Tromsø city is the ninth-largest urban area in Norway by population, and the seventh largest city in Norway by population.
It is the largest city and the largest urban area in Northern Norway, and the second largest city and urban area north of the Arctic Circle in Sápmi (following Murmansk). Most of Tromsø, including the city centre, is located on the small island of Tromsøya in the county of Troms, 350 kilometres (217 mi) north of the Arctic Circle. Substantial parts of the urban area are also situated on the mainland to the east, and on parts of Kvaløya—a large island to the west. Tromsøya is connected to the mainland by the Tromsø Bridge and the Tromsøysund Tunnel, and to the island of Kvaløya by the Sandnessund Bridge. The city is warmer than most other places located on the same latitude, due to the warming effect of the Gulf Stream.

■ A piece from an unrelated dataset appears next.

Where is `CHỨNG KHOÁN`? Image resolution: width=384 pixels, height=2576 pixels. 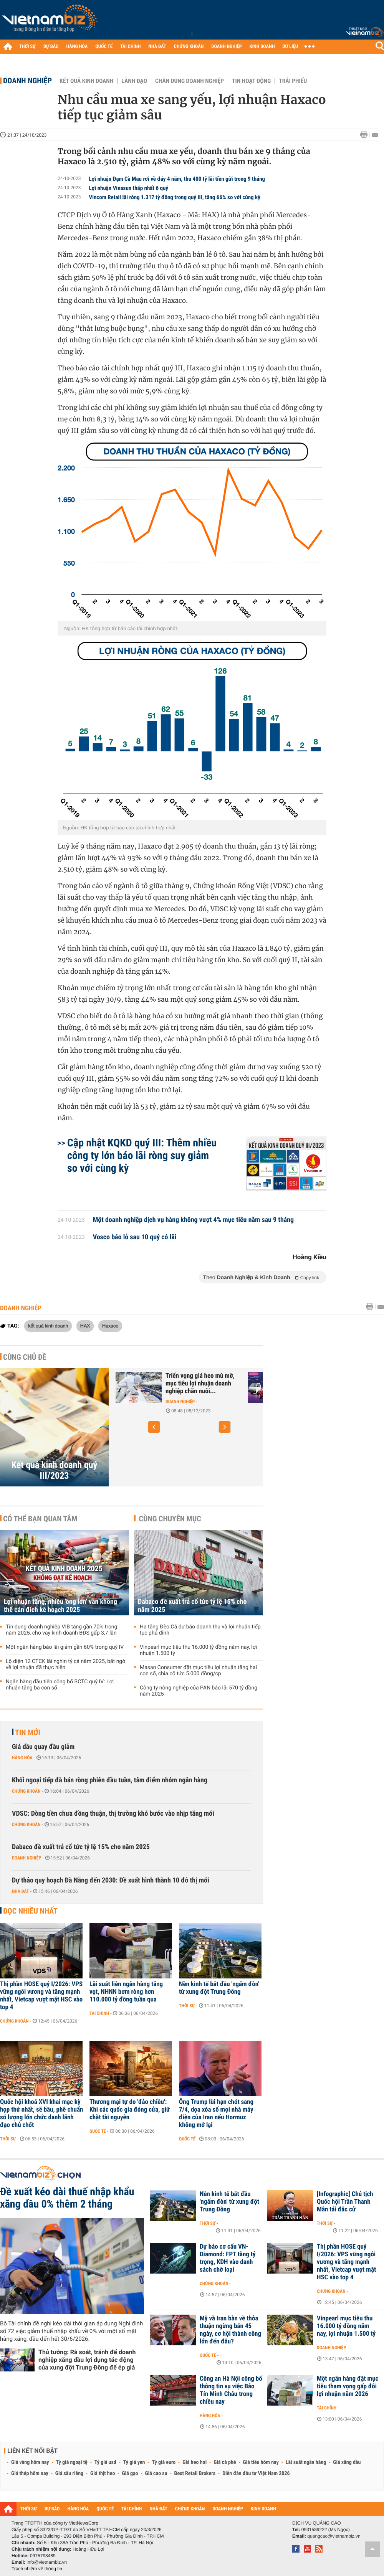
CHỨNG KHOÁN is located at coordinates (189, 47).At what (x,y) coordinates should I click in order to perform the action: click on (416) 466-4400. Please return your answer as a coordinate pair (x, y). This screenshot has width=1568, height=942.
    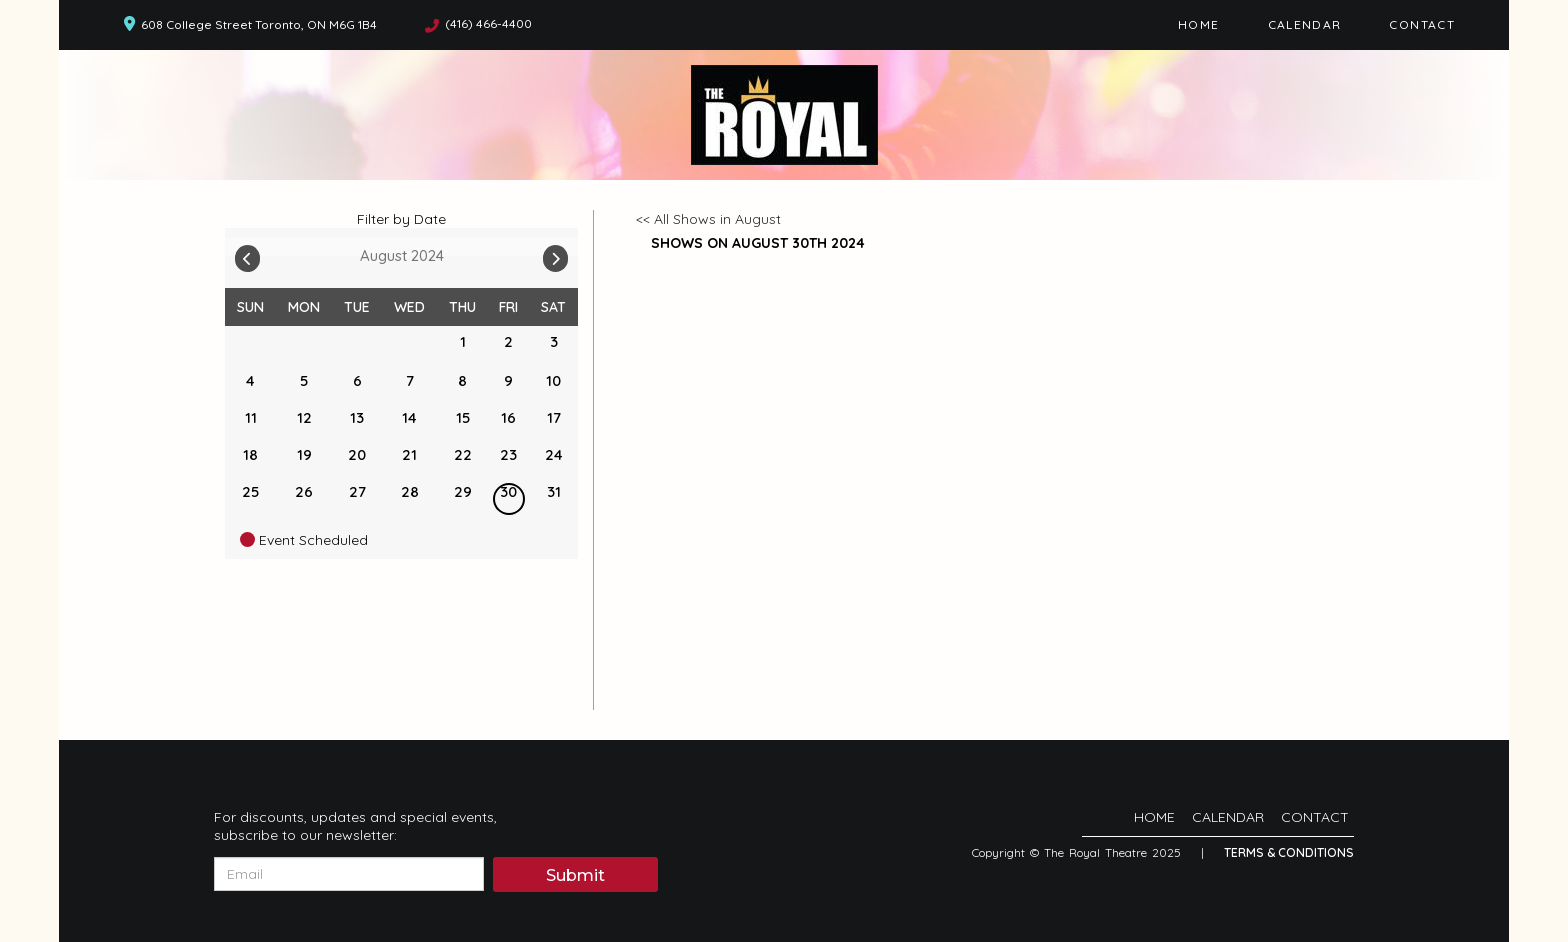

The city centre of Tromsø contains the highest number of old wooden houses in Northern Norway, the oldest house dating from 1789. The Arctic Cathedral, a modern church from 1965, is probably the most famous landmark in Tromsø. The city is a cultural centre for its region, with several festivals taking place in the summer. Some of Norway's best-known musicians, Torbjørn Brundtland and Svein Berge of the electronica duo Röyksopp and Lene Marlin grew up and started their careers in Tromsø. Noted electronic musician Geir Jenssen also hails from Tromsø.
Aurora Borealis :
An aurora (plural: aurorae or auroras; from the Latin word aurora, "sunrise" or the Roman goddess of dawn) is a natural light display in the sky particularly in the high latitude (Arctic and Antarctic) regions, caused by the collision of energetic charged particles with atoms in the high altitude atmosphere (thermosphere). The charged particles originate in the magnetosphere and solar wind and, on Earth, are directed by the Earth's magnetic field into the atmosphere. Most aurorae occur in a band known as the auroral zone, which is typically 3° to 6° in latitudinal extent and at all local times or longitudes. The auroral zone is typically 10° to 20° from the magnetic pole defined by the axis of the Earth's magnetic dipole. During a geomagnetic storm, the auroral zone expands to lower latitudes.